Leafcutter bees are reported to have a maximum foraging radius of approximately 600 ft if there is sufficient alfalfa pollen available. Leafcutter bees were the intended pollinators in this study but routinely, native honeybees were also observed working the flowers. Honeybees are known to collect nectar and pollen at much greater distance from their hive. Honeybee flight distance estimates range from 1 to 5 miles depending upon the social cast of the bee and forage supply available to them. The present study was situated between two fields of corn (see Figure 2). Corn and corn pollen is highly attractive to honeybees. Although leafcutter bees may have been responsible for the most of the pollen movement at the shorter distances, we believe that the native honeybees may have mediated a portion of the flow, especially at the 1500’ trap distance. A blend of intended and native pollinators would be anticipated to occur in most commercial alfalfa seed production fields. Pollen will move according to the pollinator density, bloom abundance relative to pollinator density and the pollinator species present in the field.

Members of the Regulatory Affairs Committee of the North American Alfalfa Improvement Conference are acknowledged for their valuable contributions to the study design and review of the results. Thanks are expressed to Steve Bowley for statistical analysis of the data.

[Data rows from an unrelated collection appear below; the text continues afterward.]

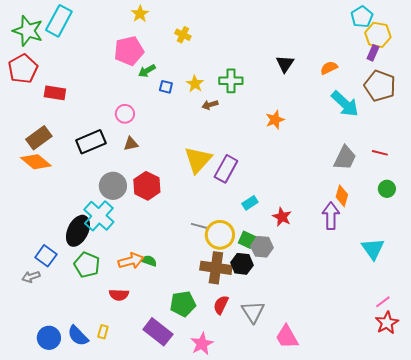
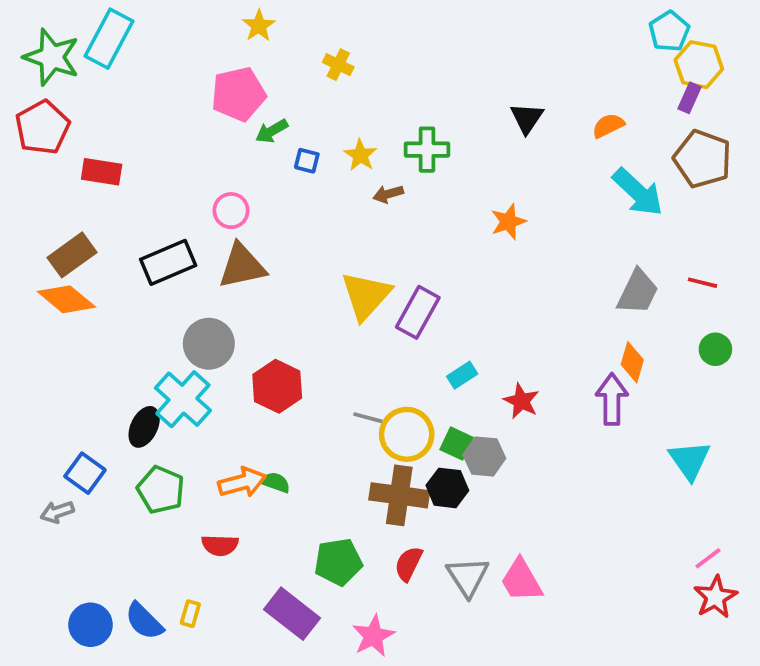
brown triangle: (131, 144) -> (242, 266), size x1.8
red hexagon: (147, 186) -> (277, 386), moved
black ellipse: (78, 231) -> (144, 427), size x0.7
pink trapezoid: (287, 337) -> (521, 580), moved

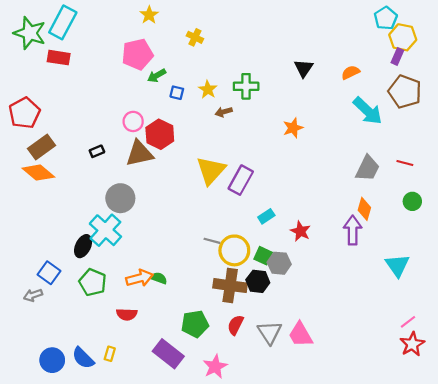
red pentagon: (42, 127) -> (24, 113), moved
red rectangle: (102, 172) -> (59, 58), moved
black rectangle: (168, 262) -> (97, 151), size x0.5
red hexagon: (277, 386) -> (160, 134), moved

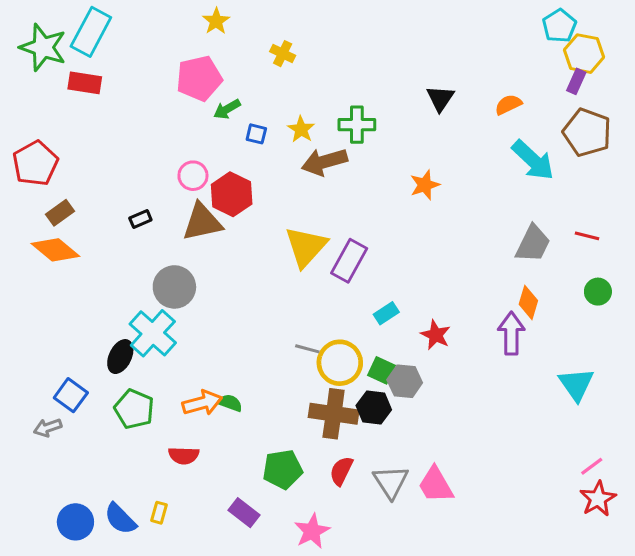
brown arrow: (224, 112) -> (324, 162), size x1.8
brown rectangle: (42, 147) -> (60, 213), size x0.7
purple rectangle: (168, 354) -> (244, 513), size x0.7

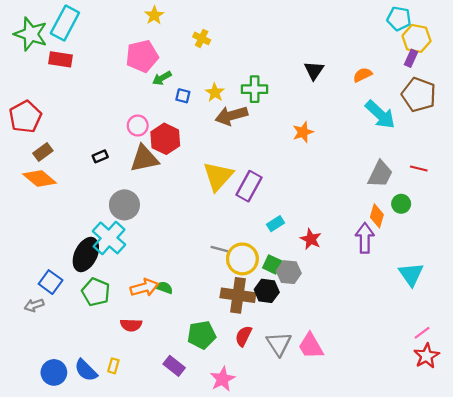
cyan pentagon: (559, 26) -> (399, 19), turned -30
green circle: (598, 292) -> (401, 204), moved
black ellipse: (120, 357) -> (86, 254), size x1.4

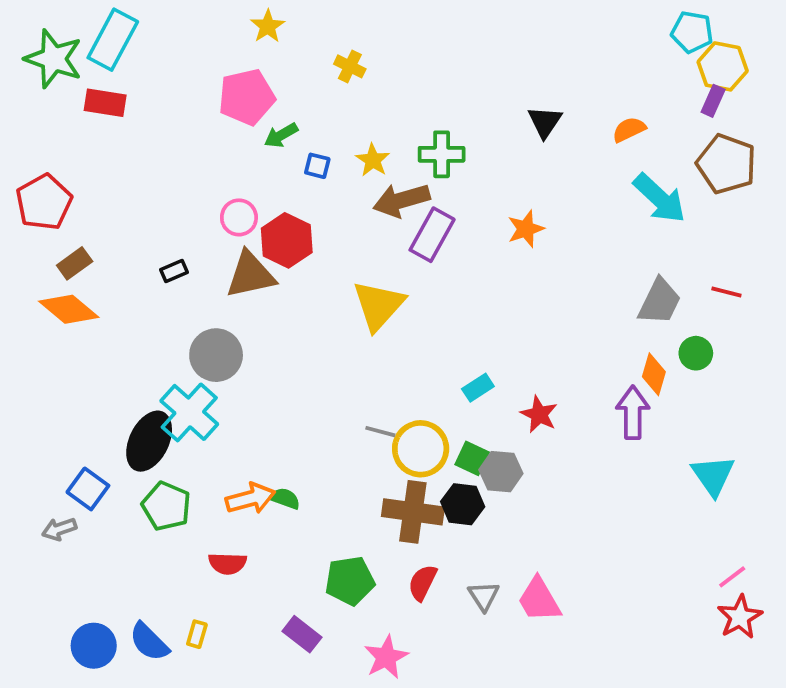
purple rectangle: (249, 186) -> (432, 235), moved
gray triangle: (279, 344) -> (484, 596), size x0.7

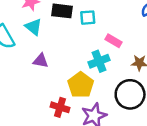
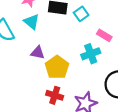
cyan square: (88, 18) -> (81, 14), turned -32
yellow pentagon: (81, 85) -> (57, 67), moved

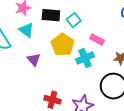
purple triangle: (38, 53) -> (34, 60), turned 40
yellow pentagon: (57, 67) -> (63, 45), moved

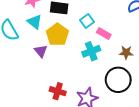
cyan square: (74, 20) -> (87, 21), moved
yellow pentagon: (63, 45) -> (57, 35), moved

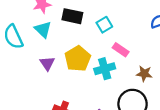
cyan square: (87, 21) -> (104, 25), moved
yellow pentagon: (57, 35) -> (78, 59), moved

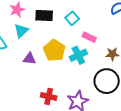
cyan triangle: (43, 29) -> (21, 31), turned 42
purple triangle: (47, 63) -> (29, 59), turned -40

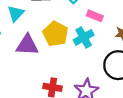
purple triangle: (29, 59) -> (27, 45), size x1.5

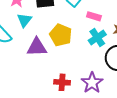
cyan cross: (84, 37) -> (97, 38), moved

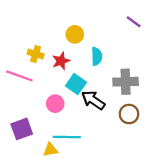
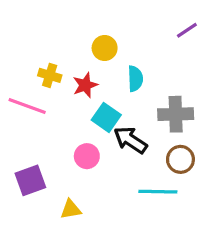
purple line: (134, 22) -> (187, 30), turned -70
pink circle: (55, 104) -> (87, 156), moved
cyan line: (67, 137) -> (158, 192), moved

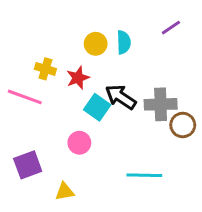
cyan semicircle: (135, 79) -> (124, 42), moved
black arrow: (130, 140) -> (121, 97), moved
brown circle: (180, 159) -> (183, 125), moved

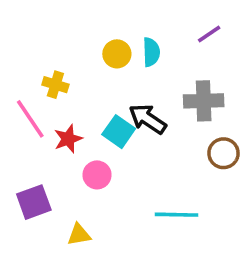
red star: (78, 78) -> (68, 139), moved
pink line: (25, 97) -> (30, 119), turned 36
gray cross: (161, 104) -> (204, 101), moved

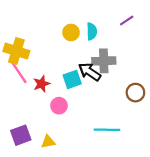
yellow cross: (55, 85) -> (16, 51), moved, size x1.6
gray cross: (204, 101) -> (104, 61), moved
cyan square: (119, 132) -> (72, 79), turned 36
purple square: (34, 202) -> (21, 135), moved

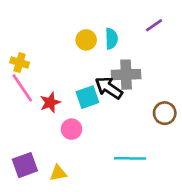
yellow cross: (16, 51) -> (20, 63), size x0.6

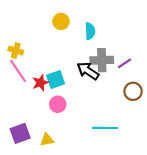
purple line: (154, 25) -> (124, 63), moved
yellow circle: (86, 40) -> (61, 21), moved
cyan square: (87, 97) -> (56, 80), moved

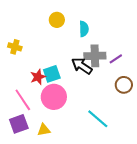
pink line: (18, 71) -> (23, 100), moved
pink circle: (58, 104) -> (54, 97), size x1.6
cyan line: (105, 128) -> (98, 119), turned 40

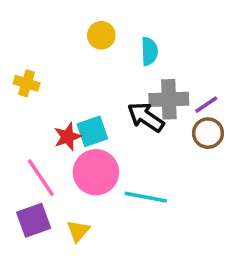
brown circle: (124, 85) -> (208, 133), moved
cyan line: (98, 119) -> (146, 197), moved, turned -30
yellow triangle: (44, 130) -> (78, 231), turned -40

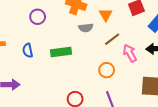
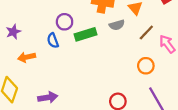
blue semicircle: (28, 50) -> (53, 40), moved
green rectangle: (61, 52) -> (86, 34), moved

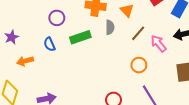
purple circle: (65, 22) -> (57, 18), moved
gray semicircle: (117, 25) -> (110, 27), turned -72

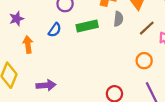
blue semicircle: (49, 44) -> (55, 30), turned -128
orange arrow: (25, 61) -> (28, 44), turned 91

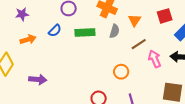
orange arrow: (28, 44) -> (28, 39), turned 70
orange circle: (144, 61) -> (121, 72), moved

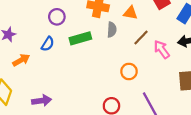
orange triangle: (135, 20) -> (131, 13), turned -40

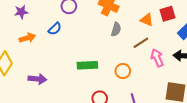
orange triangle: (131, 13) -> (147, 20), moved
green rectangle: (80, 38) -> (87, 65), moved

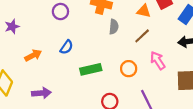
blue semicircle: (55, 29) -> (67, 47), moved
orange arrow: (27, 38) -> (33, 55), moved
pink arrow: (157, 58) -> (158, 61), moved

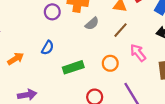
purple circle: (60, 12) -> (52, 12), moved
gray semicircle: (114, 27) -> (92, 24), turned 48

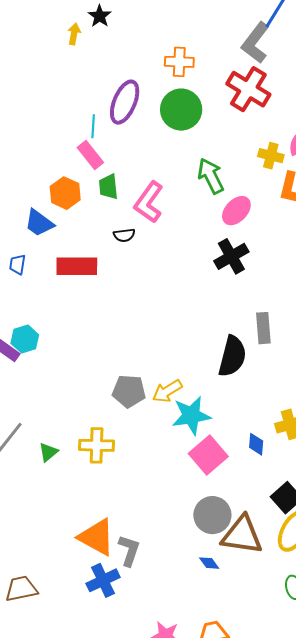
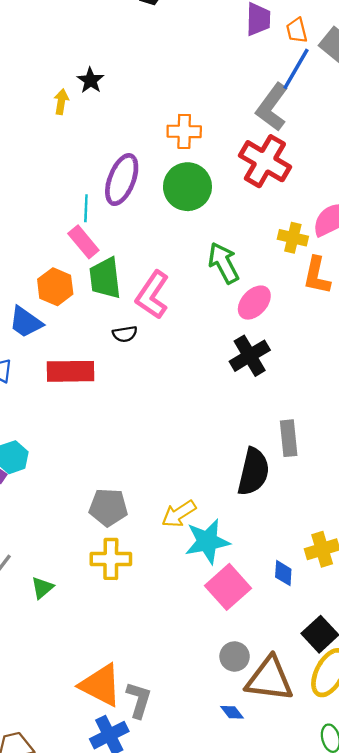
green trapezoid: (108, 187) -> (105, 278), size x1.4
gray pentagon: (129, 391) -> (108, 507), moved
yellow cross: (97, 445) -> (111, 559), moved
gray circle: (212, 515) -> (235, 656), size x0.7

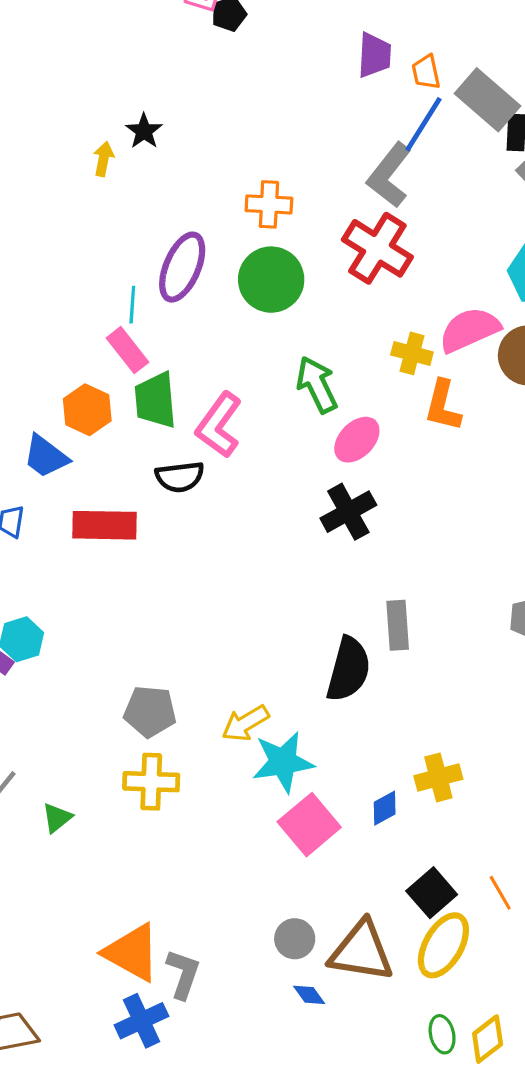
black semicircle: (125, 334) -> (180, 477), size x1.4
blue diamond: (283, 573) -> (385, 808), turned 56
gray circle: (235, 656) -> (295, 939), moved

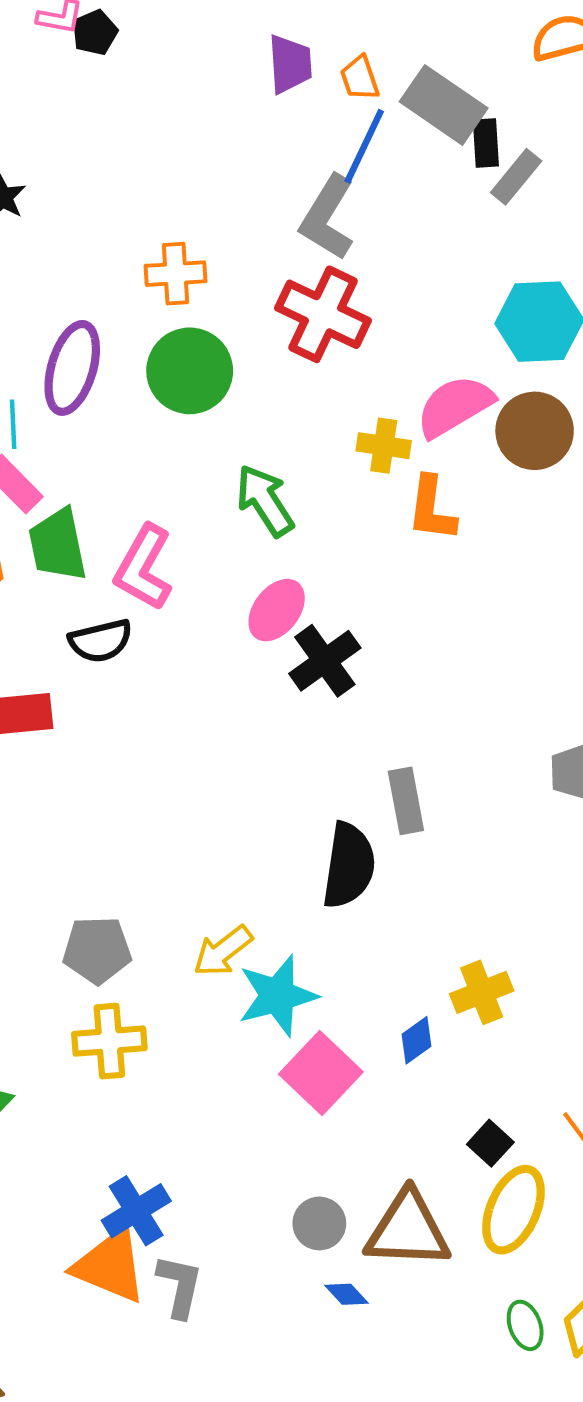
pink ellipse: (357, 440) -> (277, 610), moved
black square: (432, 893) -> (490, 1143), size x0.7
blue cross: (142, 1021) -> (136, 1211), moved

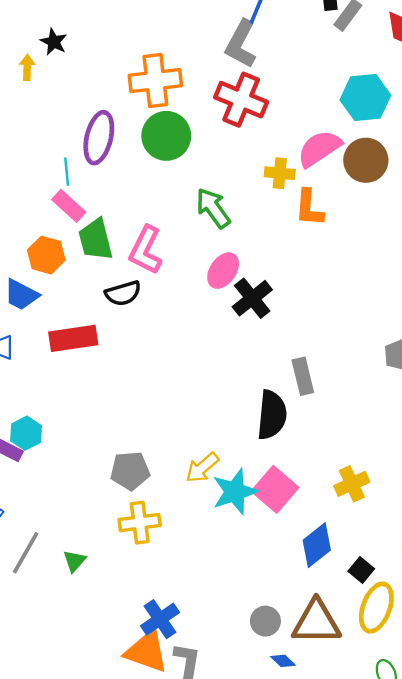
orange cross: (176, 274) -> (155, 81), size x1.5
blue diamond: (417, 1040) -> (317, 545), moved, size x1.6
pink square: (321, 1073) -> (275, 489), moved

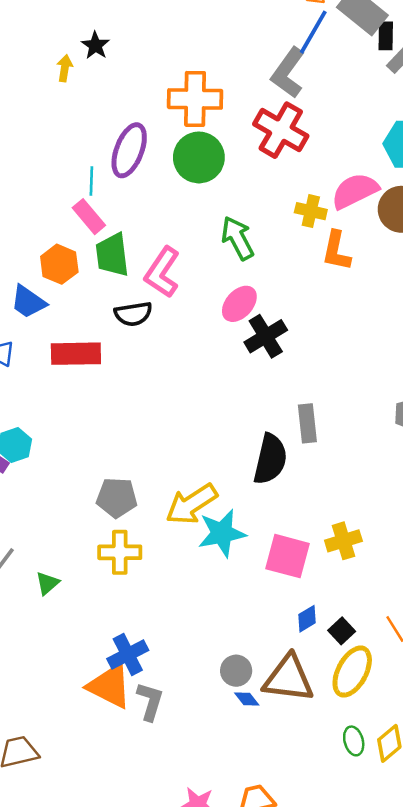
yellow arrow: (202, 468) -> (191, 504), size x1.4
pink square: (275, 489) -> (287, 556), moved, turned -33
blue diamond: (317, 545) -> (307, 619), moved, size x0.6
blue diamond: (283, 661) -> (247, 699), moved

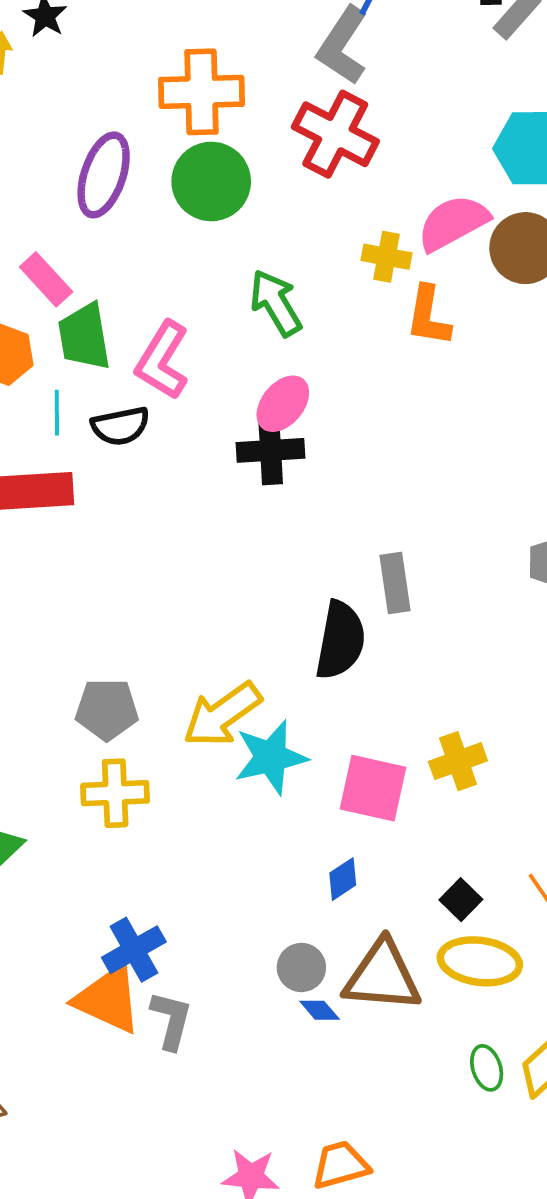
cyan line: (91, 181) -> (57, 413), moved
black cross: (266, 336) -> (271, 450), moved, turned 30
blue diamond: (307, 619) -> (343, 879), moved
yellow ellipse: (352, 672) -> (480, 961), turned 72

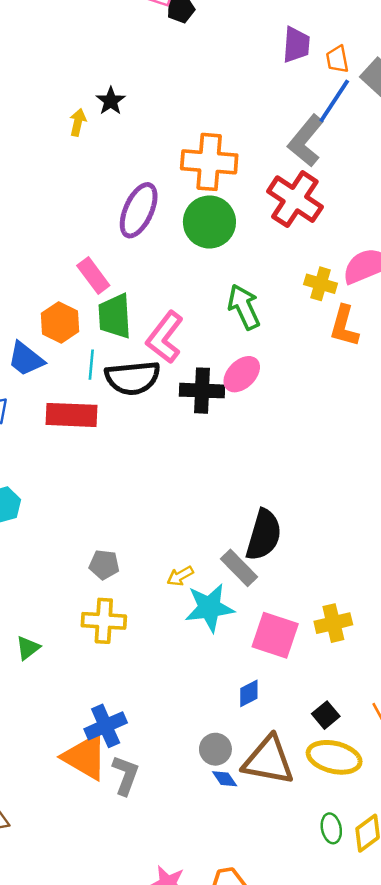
black semicircle: (120, 426) -> (133, 378), size x1.4
black cross: (271, 450) -> (202, 391), moved
gray rectangle: (395, 583) -> (239, 568), moved, turned -42
gray pentagon: (107, 709) -> (104, 565), size x0.7
yellow arrow: (222, 714) -> (180, 576), size x0.5

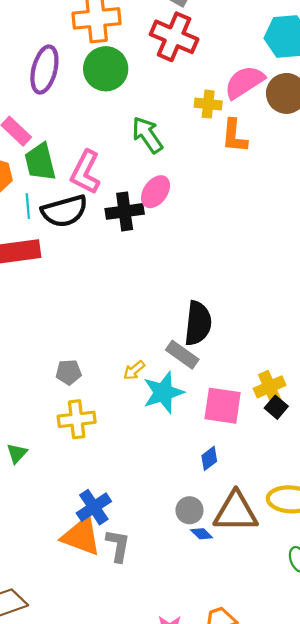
black square: (326, 715) -> (276, 407), moved

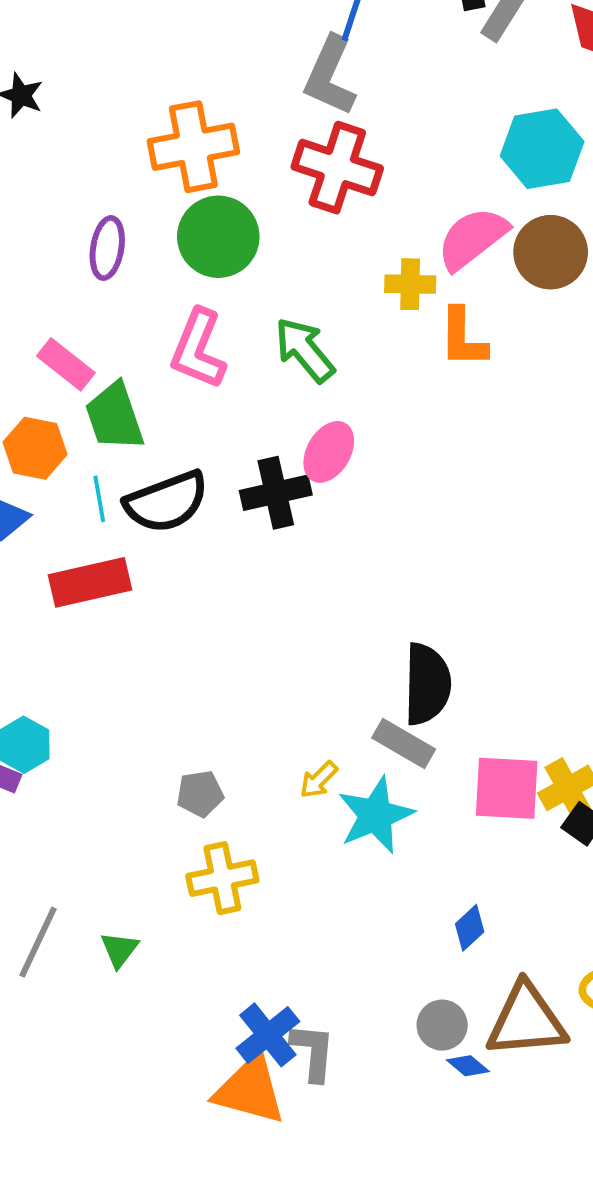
purple ellipse: (44, 70) -> (107, 248), size x0.7
pink L-shape: (85, 172) -> (198, 349), moved
pink square: (223, 406) -> (507, 788), moved
gray L-shape: (118, 546) -> (313, 1052), moved

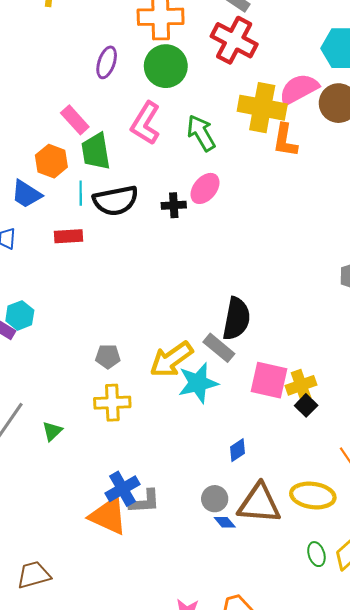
yellow cross: (410, 284) -> (262, 108), size x1.8
black cross: (276, 493) -> (174, 205), size x0.7
red rectangle: (90, 582) -> (69, 236), size x0.7
yellow arrow: (319, 780) -> (171, 359), size x2.0
gray L-shape: (313, 1052) -> (145, 502), turned 72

Brown, D. E., Grandstaff, E. L., Hanna, M. R., Hanson, A. A., Marble, V. L., Moutray, J. B. 1986. Committee Report on Alfalfa Field Isolation. Page 123, in: Report of the Thirtieth North American Alfalfa Improvement Conference. July 27-31, 1986. Reported by J. B. Moutray and J. H. Elgin.

Padgette, S., Re, D., Barry, G., Eichholtz, D., Dellanay, X., Fuchs, R., Kishore, G., Fraley, R. New Weed Control Opportunities: Development of soybean with a Roundup Readyä gene. In Herbicide Resistant Crops; Duke, S., Ed.; CRC Press: Boca Raton, FL, 1996, 53-84.

St. Amand, P. C., Skinner, D. Z. and Peaden, R.N. 2000. Risk of alfalfa transgene dissemination and scale-dependent effects. Theor. Appl. Genet. 101: 107-114.